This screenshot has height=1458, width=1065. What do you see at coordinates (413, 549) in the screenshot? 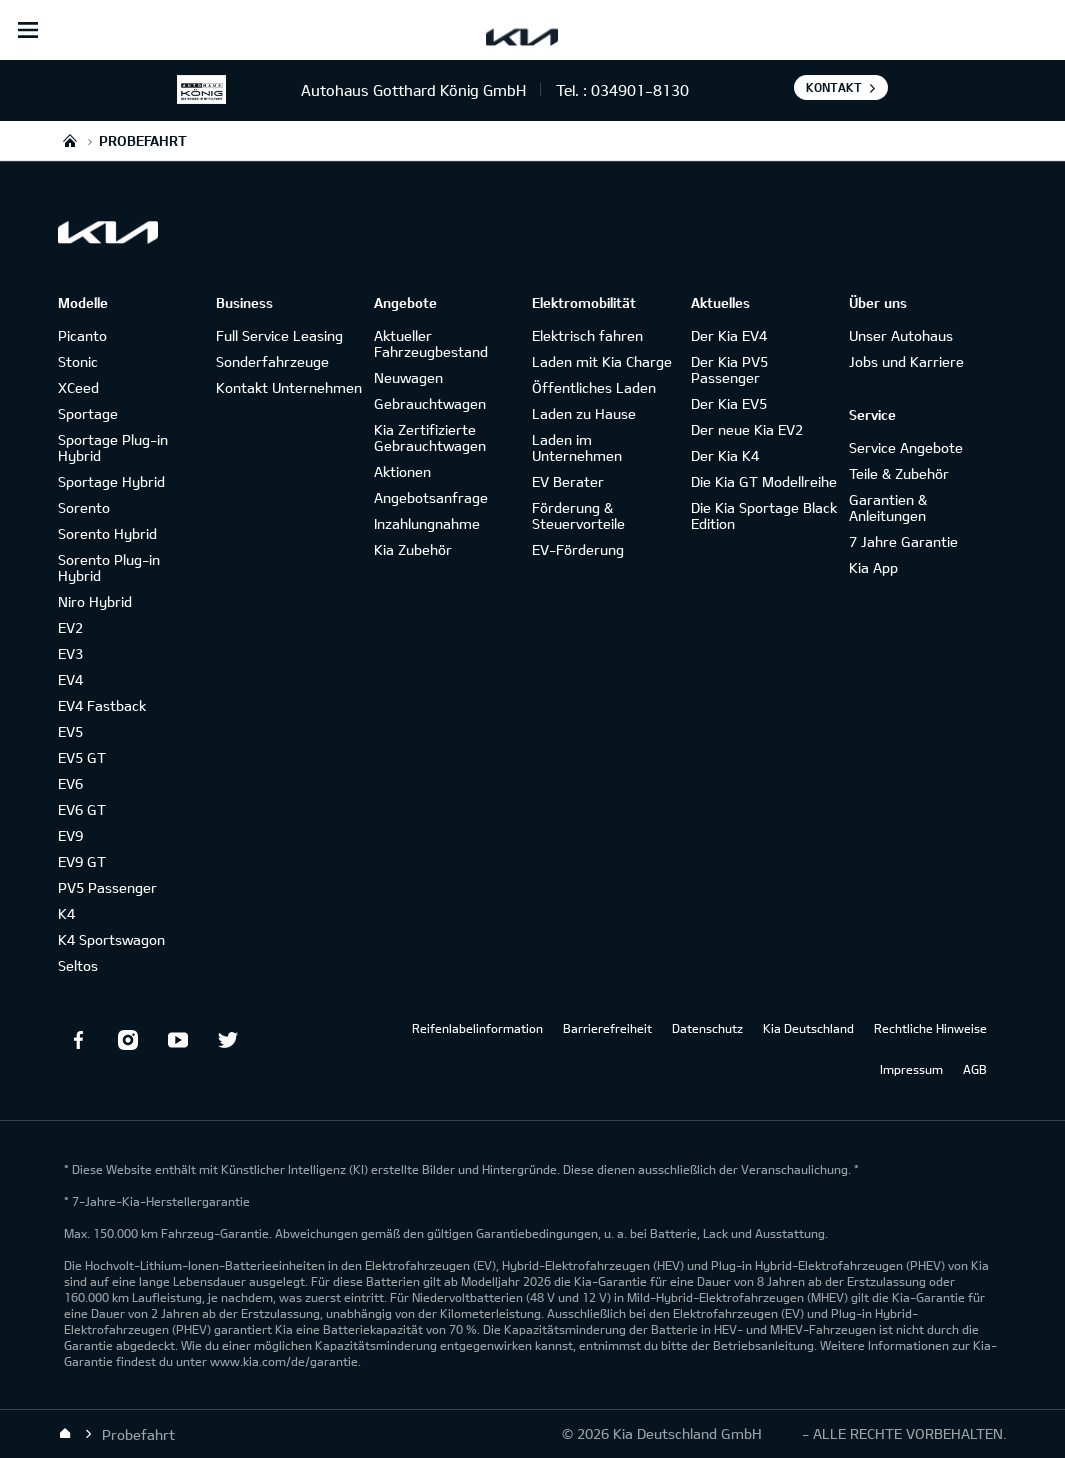
I see `Kia Zubehör` at bounding box center [413, 549].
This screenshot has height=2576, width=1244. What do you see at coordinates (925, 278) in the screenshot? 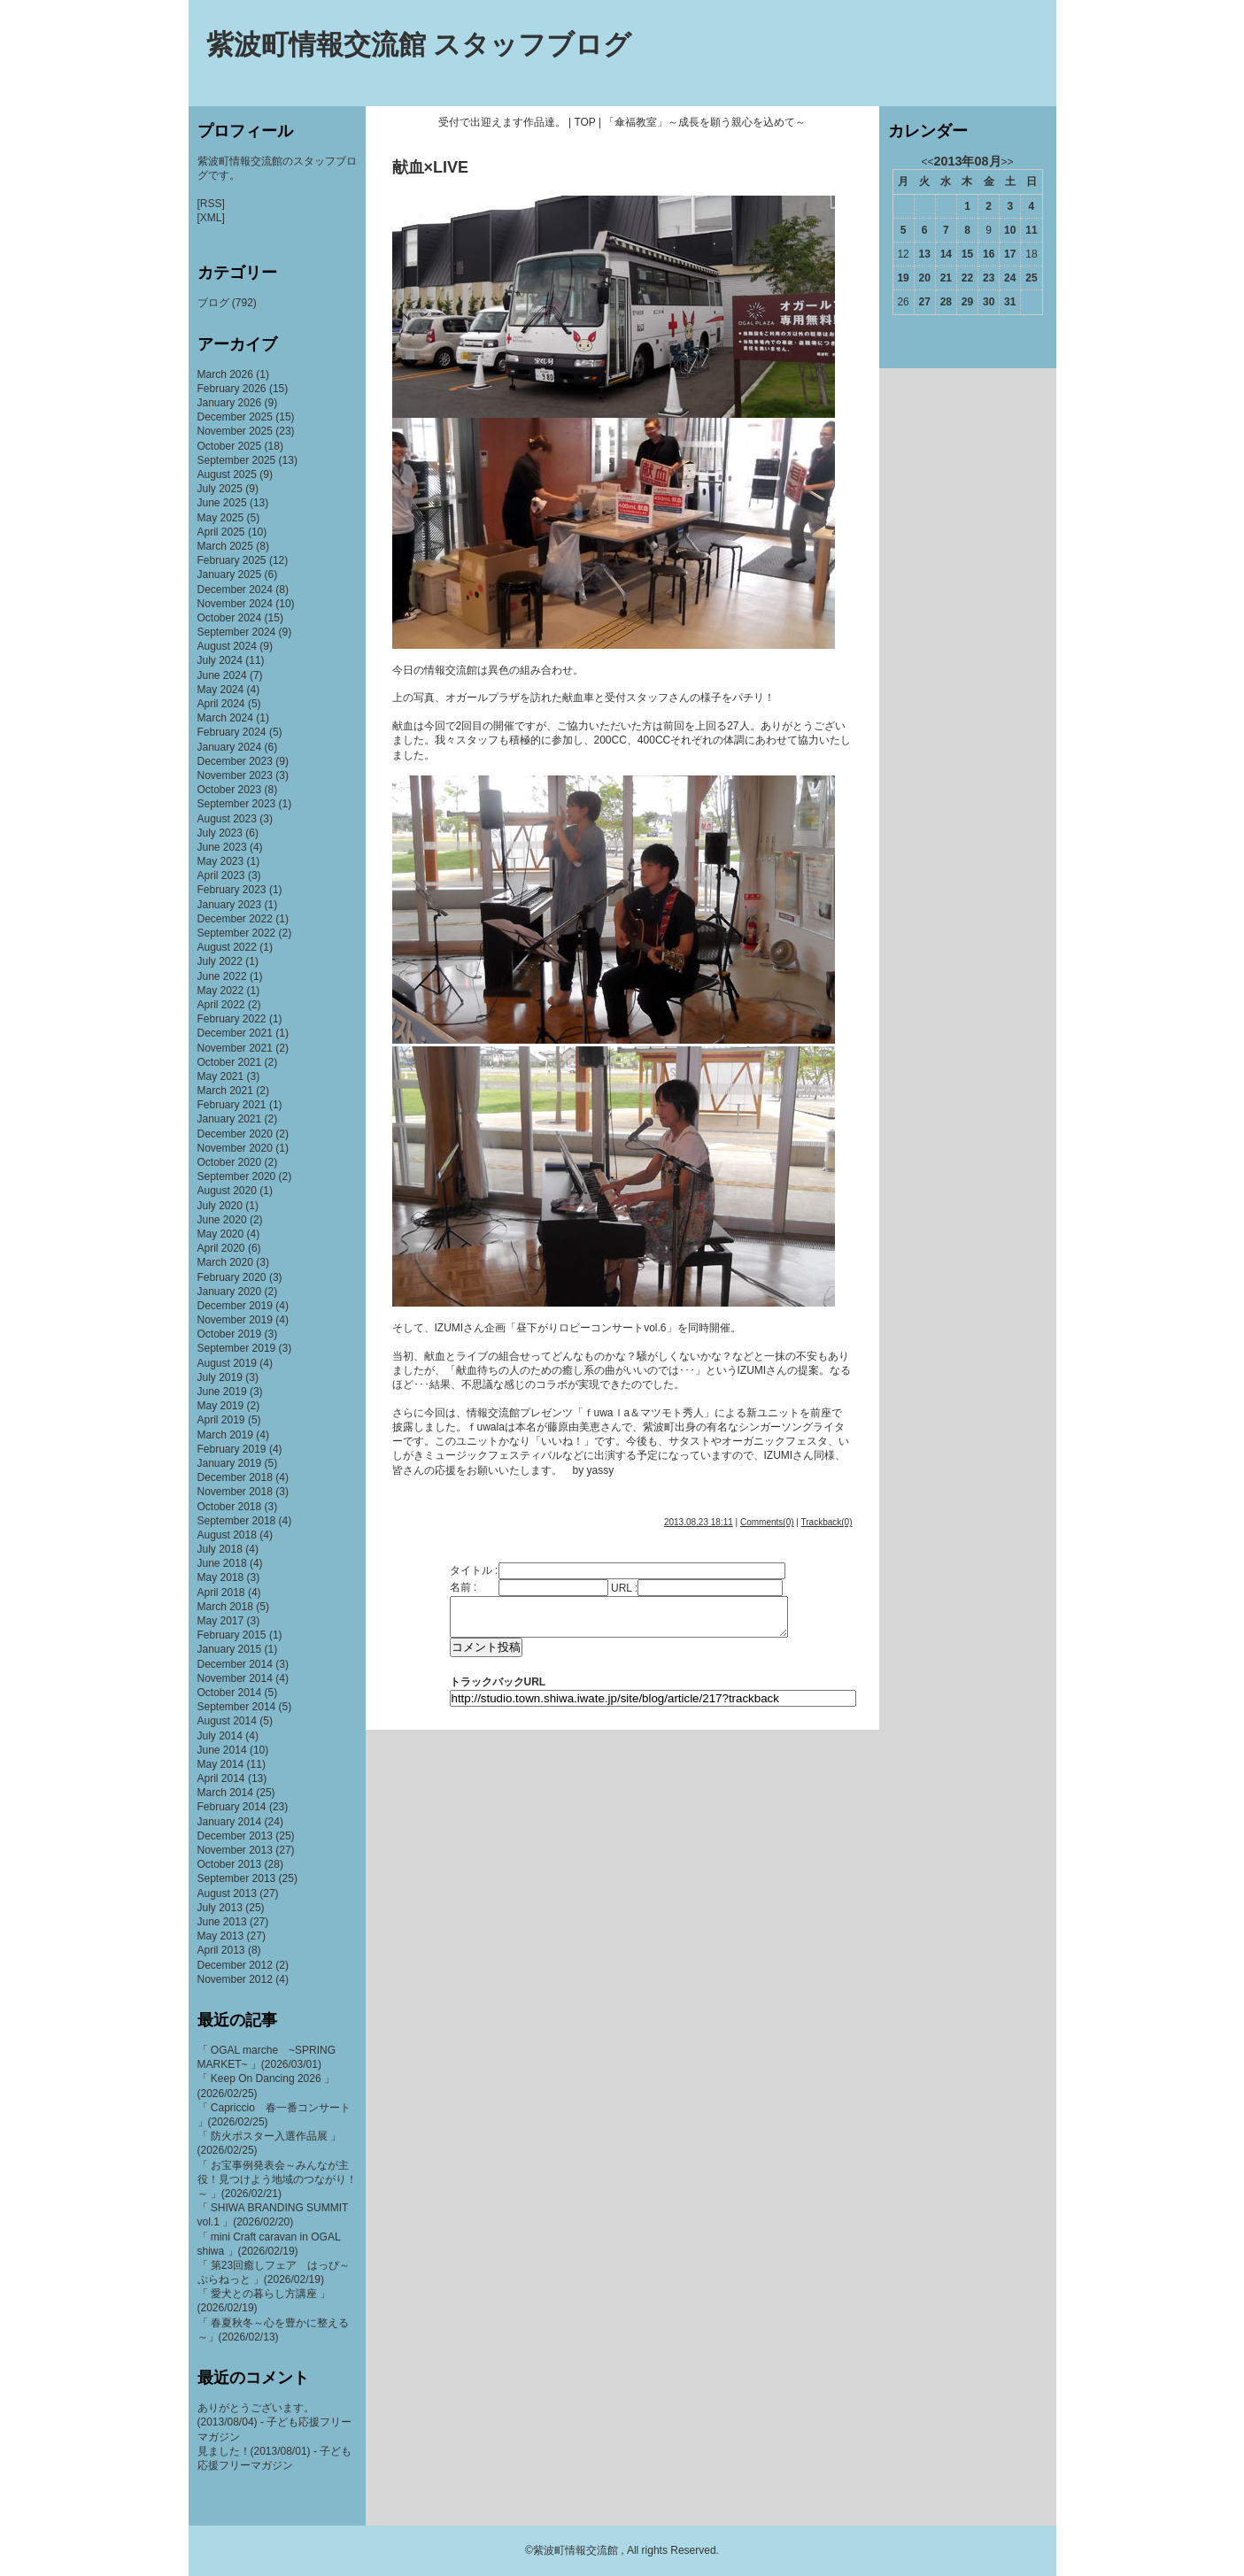
I see `20` at bounding box center [925, 278].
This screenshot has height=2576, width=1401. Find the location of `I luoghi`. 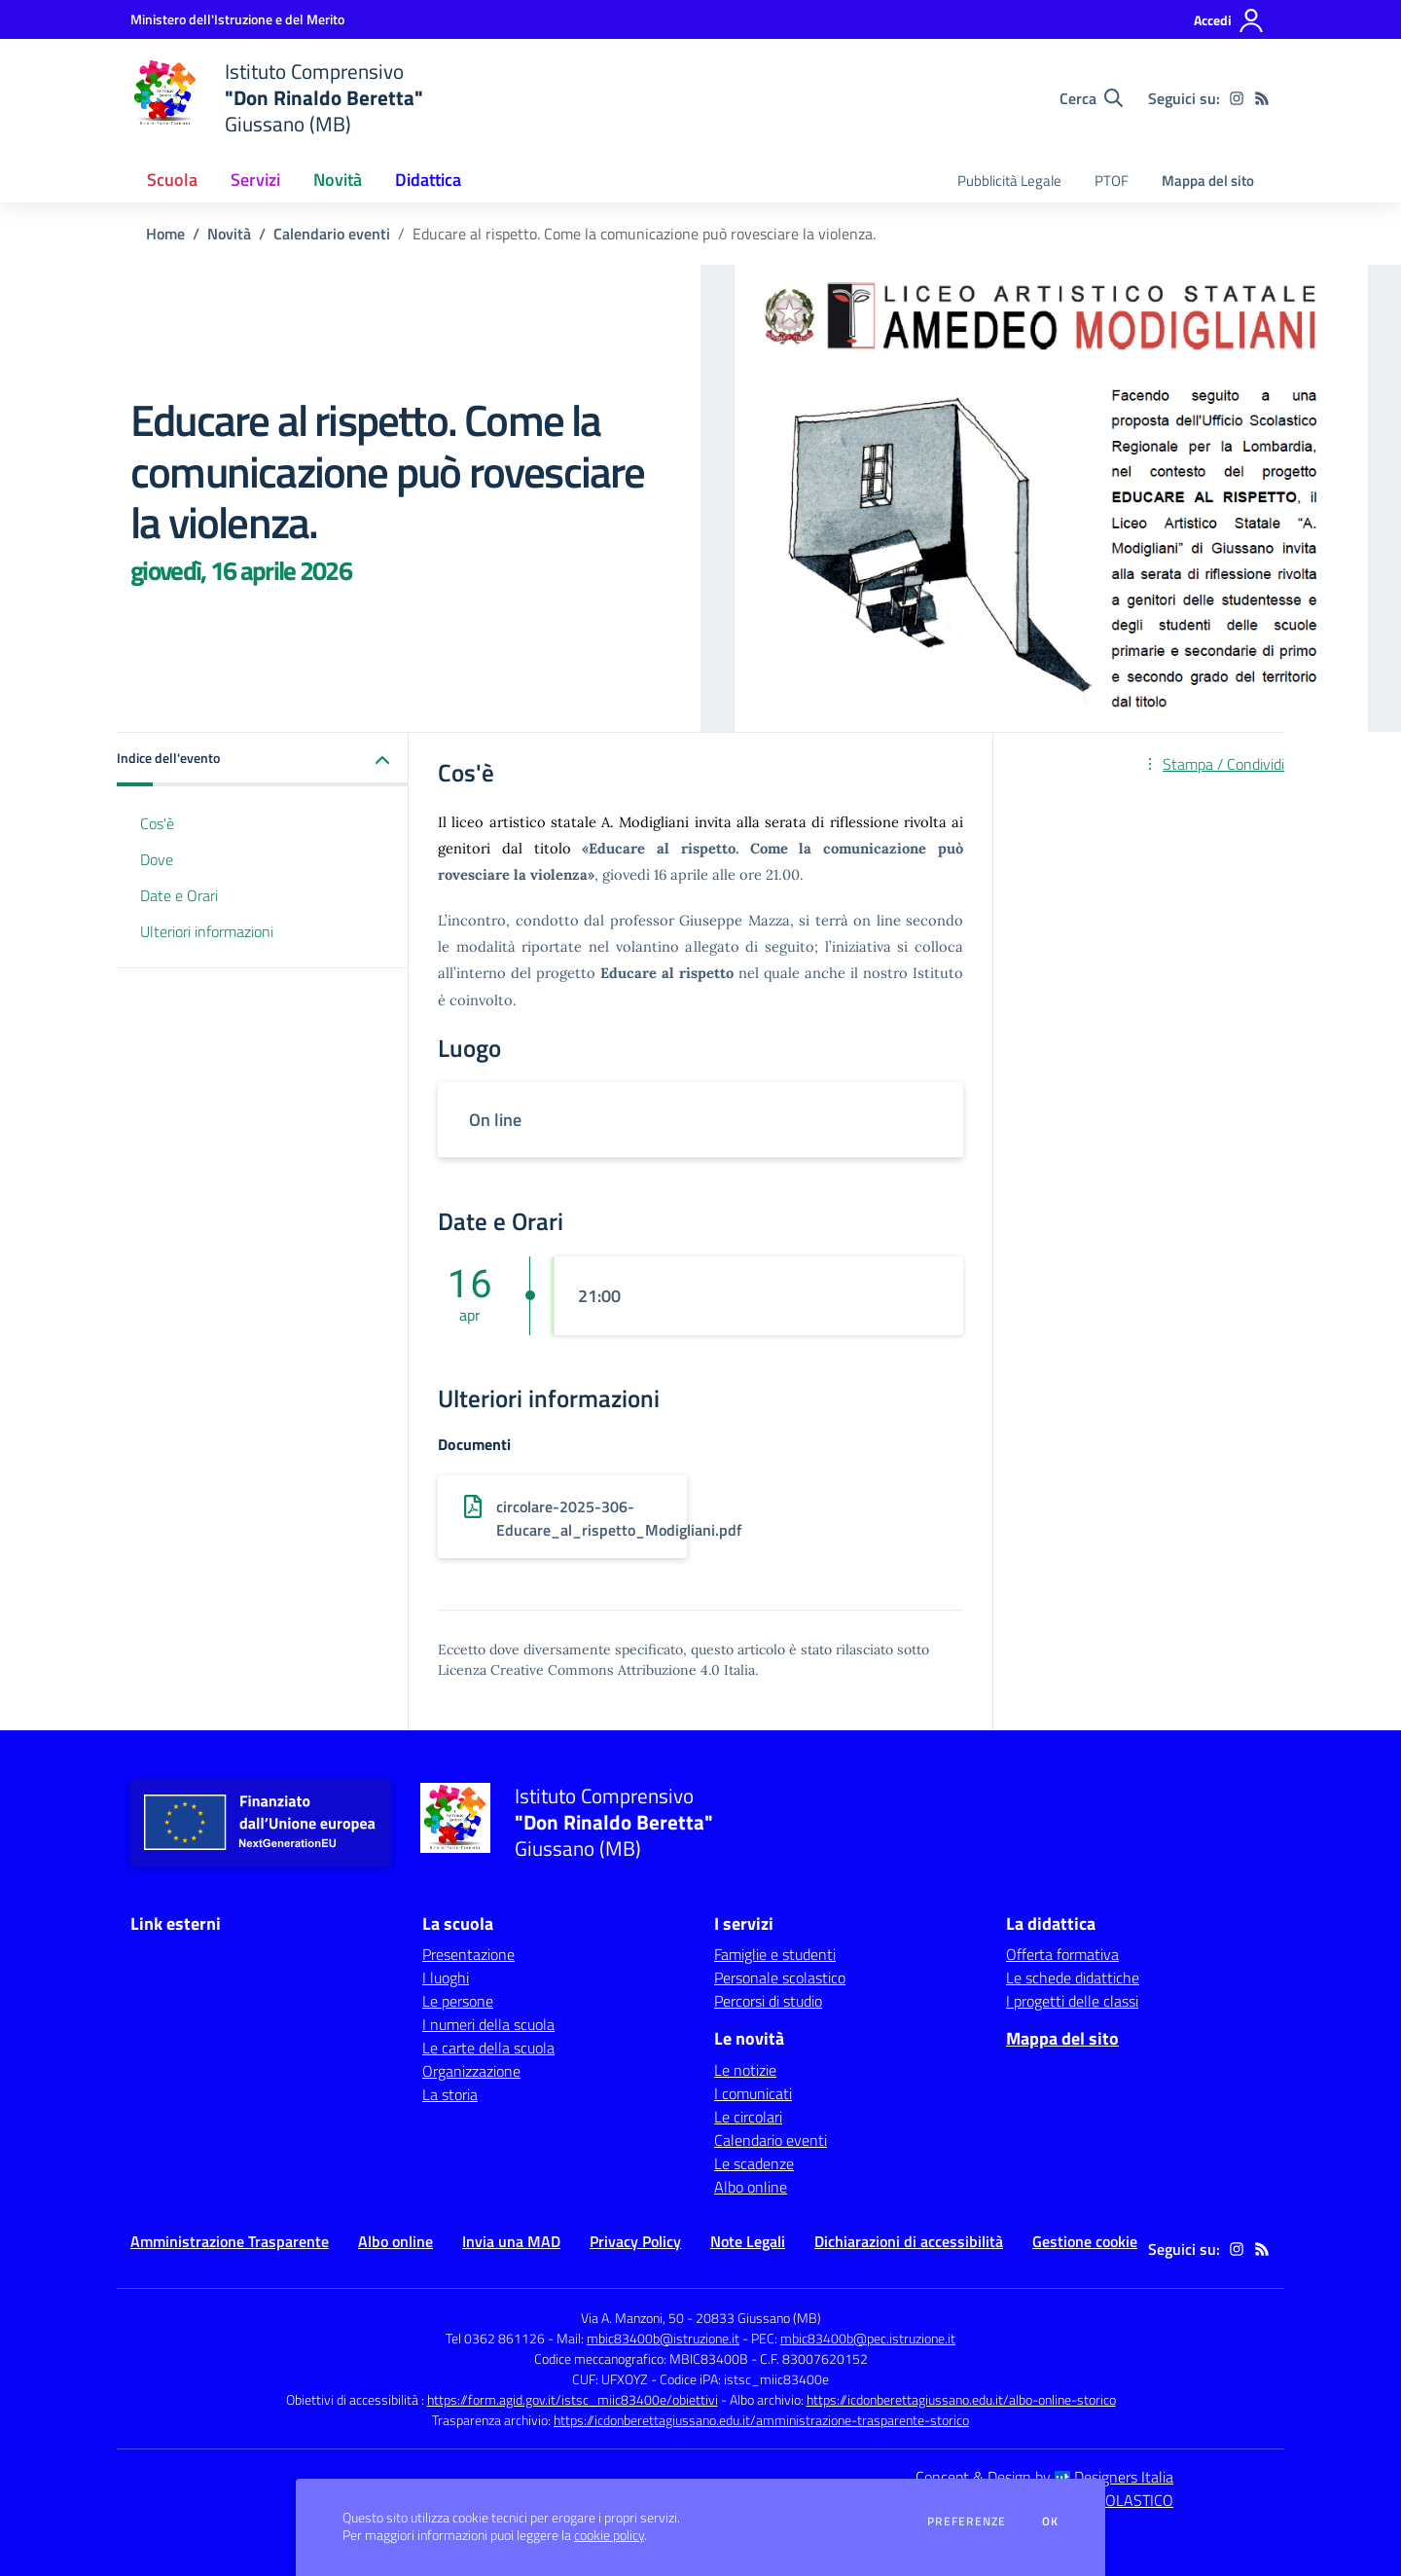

ASSIGNED TASK - The expected result is the data above in exact form, free of pictures.

REPLY -
This screenshot has height=1458, width=1065. What do you see at coordinates (413, 549) in the screenshot? 
I see `Kia Zubehör` at bounding box center [413, 549].
This screenshot has height=2576, width=1244. What do you see at coordinates (925, 278) in the screenshot? 
I see `20` at bounding box center [925, 278].
This screenshot has height=2576, width=1401. Find the location of `I luoghi`. 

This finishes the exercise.